Effective stewardship • Enhance corporate citizenship by implementing the Corporate Social Investment Plan and the environmental and social policies. • Enhance economic transformation by implementing new measures to facilitate the participation of BBBEE and SME players in the ECIC export credit scheme.
Approach to Outputs and targets • In drawing up the new outputs and targets the Treasury Guidelines on SMART targets have been taken into account. • In the 2012/13 financial year, based on the quarterly reports submitted to the dti which are reviewed by the internal auditors (Nkonki) and the Audit and Risk Committee, ECIC has been effective in achieving its targets. • The substantial growth in the new approvals in 2012/13 and the overall phenomenal growth in the insurance portfolio (from R11 billion to R17 billion) demonstrates that ECIC has operating systems and internal controls to meet and exceed the targets in certain cases.
Budget 2013/14 – 2015/16 • ECIC, as a schedule 3B entity is run on a financially self-sustainable basis by generating its revenue stream from premiums and investment income. • ECIC does not receive transfer payments from the Government to fund its operations. • The Interest Make-up fund (an export incentive scheme) is a government scheme managed by ECIC on an agency basis. • The projected growth in ECIC’s capital base will enhance its capacity to underwrite more insurance. • The expansive approach in the budget such as the increase in operating costs and staff complement is to fund and enhance capacity to implement the growth strategy.

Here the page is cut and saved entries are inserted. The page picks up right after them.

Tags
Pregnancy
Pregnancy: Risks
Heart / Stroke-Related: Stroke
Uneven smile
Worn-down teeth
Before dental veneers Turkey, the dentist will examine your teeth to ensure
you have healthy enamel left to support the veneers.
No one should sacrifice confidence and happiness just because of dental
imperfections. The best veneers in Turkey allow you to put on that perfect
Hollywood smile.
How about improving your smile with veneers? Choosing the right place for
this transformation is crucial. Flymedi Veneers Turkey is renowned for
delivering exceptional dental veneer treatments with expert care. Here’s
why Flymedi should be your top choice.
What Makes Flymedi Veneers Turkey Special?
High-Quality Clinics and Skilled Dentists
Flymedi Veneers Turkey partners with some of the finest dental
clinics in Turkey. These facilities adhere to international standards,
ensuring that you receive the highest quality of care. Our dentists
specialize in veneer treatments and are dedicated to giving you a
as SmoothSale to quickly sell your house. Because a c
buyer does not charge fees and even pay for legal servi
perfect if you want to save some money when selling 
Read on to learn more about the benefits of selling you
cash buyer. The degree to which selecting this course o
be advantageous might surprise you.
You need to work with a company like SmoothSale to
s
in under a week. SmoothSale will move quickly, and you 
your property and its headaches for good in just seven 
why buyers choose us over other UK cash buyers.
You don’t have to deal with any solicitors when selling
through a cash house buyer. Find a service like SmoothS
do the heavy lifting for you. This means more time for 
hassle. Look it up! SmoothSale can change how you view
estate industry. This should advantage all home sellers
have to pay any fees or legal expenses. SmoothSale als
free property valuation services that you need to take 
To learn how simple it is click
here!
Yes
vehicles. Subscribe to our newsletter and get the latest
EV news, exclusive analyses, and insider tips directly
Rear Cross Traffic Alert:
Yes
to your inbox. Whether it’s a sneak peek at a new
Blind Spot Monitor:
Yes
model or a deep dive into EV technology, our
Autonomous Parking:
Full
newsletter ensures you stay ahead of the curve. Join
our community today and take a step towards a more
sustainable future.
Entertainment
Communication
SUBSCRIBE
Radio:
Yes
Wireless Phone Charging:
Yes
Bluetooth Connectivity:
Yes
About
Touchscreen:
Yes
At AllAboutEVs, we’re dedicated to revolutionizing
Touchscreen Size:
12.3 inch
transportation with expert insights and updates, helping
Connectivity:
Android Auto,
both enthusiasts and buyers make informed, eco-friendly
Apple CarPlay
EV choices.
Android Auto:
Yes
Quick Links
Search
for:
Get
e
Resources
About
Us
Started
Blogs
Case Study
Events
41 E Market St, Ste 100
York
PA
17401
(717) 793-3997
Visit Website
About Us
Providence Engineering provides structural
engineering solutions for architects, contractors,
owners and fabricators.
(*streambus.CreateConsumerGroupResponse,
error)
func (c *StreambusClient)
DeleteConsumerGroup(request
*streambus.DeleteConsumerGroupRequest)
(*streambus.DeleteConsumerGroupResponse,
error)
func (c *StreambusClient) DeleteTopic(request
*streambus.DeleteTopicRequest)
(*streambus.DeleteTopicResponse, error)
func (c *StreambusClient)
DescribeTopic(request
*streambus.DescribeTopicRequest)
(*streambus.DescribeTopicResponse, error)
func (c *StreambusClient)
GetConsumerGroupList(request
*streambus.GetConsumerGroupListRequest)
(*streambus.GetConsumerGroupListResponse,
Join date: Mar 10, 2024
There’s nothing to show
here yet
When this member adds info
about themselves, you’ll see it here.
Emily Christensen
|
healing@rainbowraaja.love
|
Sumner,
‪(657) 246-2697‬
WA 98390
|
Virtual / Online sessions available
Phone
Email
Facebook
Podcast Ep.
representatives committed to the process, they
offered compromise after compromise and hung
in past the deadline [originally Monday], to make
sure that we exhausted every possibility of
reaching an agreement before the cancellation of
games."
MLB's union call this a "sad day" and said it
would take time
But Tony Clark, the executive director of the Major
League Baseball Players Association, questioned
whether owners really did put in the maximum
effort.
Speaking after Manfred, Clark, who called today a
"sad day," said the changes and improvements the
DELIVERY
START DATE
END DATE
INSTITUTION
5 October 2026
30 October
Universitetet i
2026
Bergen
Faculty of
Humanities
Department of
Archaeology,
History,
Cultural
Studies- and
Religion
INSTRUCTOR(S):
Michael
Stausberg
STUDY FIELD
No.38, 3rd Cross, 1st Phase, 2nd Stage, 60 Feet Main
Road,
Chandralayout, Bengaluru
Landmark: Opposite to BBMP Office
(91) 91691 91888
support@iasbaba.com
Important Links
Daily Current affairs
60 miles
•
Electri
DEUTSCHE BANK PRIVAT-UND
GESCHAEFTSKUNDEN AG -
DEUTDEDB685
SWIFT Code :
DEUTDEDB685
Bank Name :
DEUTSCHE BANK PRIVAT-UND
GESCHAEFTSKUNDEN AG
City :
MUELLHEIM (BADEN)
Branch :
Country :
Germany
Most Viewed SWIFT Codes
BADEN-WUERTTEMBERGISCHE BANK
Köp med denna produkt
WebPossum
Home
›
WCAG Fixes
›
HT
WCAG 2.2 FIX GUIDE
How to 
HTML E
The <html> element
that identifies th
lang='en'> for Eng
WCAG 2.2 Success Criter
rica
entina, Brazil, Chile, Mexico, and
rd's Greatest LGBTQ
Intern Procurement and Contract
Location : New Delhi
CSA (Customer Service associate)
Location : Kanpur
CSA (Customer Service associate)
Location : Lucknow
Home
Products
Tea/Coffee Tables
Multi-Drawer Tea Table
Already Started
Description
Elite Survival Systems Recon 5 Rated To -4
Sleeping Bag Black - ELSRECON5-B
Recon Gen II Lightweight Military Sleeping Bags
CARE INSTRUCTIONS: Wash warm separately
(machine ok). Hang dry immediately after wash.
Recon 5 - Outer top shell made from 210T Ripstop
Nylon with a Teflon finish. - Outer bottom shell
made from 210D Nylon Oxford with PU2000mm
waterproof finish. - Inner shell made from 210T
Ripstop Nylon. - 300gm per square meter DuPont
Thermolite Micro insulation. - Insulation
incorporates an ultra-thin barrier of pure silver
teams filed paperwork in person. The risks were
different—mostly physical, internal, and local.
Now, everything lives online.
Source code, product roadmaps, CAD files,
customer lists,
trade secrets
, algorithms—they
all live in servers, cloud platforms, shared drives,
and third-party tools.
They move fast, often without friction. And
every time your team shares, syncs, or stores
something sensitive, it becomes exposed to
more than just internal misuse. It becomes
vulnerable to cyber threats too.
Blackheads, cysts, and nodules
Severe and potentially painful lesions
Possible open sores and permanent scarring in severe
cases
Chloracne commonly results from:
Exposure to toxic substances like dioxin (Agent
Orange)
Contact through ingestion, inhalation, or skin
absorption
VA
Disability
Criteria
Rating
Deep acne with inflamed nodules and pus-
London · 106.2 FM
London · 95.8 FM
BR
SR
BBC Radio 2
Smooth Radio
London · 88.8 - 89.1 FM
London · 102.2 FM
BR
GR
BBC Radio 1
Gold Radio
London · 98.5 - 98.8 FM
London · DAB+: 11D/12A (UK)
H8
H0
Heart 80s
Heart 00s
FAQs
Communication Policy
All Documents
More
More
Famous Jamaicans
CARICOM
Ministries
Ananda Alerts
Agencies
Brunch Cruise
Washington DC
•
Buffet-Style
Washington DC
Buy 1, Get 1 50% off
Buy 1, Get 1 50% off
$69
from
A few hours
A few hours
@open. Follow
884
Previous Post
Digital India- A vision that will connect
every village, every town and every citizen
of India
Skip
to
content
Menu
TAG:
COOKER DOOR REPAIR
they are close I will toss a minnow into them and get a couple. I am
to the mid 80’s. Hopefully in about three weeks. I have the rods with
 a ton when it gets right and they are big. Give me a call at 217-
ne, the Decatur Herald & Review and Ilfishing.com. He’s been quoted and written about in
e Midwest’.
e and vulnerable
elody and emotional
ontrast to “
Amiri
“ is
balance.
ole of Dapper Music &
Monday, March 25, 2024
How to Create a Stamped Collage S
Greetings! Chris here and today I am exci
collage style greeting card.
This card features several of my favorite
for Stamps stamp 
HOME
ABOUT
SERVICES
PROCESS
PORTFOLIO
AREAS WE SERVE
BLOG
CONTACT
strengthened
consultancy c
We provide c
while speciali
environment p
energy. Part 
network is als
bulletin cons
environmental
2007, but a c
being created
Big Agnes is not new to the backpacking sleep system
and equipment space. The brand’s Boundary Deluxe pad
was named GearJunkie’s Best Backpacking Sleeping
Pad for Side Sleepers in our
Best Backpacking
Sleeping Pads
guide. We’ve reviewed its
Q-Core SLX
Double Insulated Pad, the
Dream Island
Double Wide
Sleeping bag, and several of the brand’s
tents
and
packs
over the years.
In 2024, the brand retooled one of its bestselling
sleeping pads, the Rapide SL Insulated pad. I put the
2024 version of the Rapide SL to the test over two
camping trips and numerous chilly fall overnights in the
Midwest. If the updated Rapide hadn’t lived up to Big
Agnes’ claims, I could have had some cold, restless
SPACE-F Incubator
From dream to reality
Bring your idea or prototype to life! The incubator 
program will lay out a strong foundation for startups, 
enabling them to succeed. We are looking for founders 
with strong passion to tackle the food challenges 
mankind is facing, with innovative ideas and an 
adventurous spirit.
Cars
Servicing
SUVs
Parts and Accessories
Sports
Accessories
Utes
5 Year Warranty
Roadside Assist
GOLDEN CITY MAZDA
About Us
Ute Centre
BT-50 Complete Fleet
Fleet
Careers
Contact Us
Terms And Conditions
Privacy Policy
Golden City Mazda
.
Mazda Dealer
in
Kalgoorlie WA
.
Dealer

Budget 2013/14 – 2015/16 • Earned premium anticipated to increase by 39% from R247 million to R343 million in 13/14 and 15/16 respectively. • Operating expenses will average R73 million pa, which represents a growth of 11% over the budget period. • Claims incurred is anticipated to improve by 383% mainly to positive claims outlook. • Operating cash flows will increase by 9% to R305 million. • Total assets will increase by 21% to R5.9 billion.
Capital expenditure • Planned capital expenditure(CAPEX) amounts to R6 million over the budget period. • CAPEX spend of R5 million is mainly on IT infrastructure to modernise and enhance operational effectiveness and ensure that we are able to comply with SAM requirements. • With increased staff complement the ECIC’s is looking for new premises that will cater for its growth over the next 5 years and may opt to acquire an office building during the current year for occupation on 1 April 2014.
Concluding remarks • ECIC is committed to work towards a prosperous and equitable South Africa, a better Africa and a better world. • Working together as South Africa Inc. we can achieve more exports and broader economic development.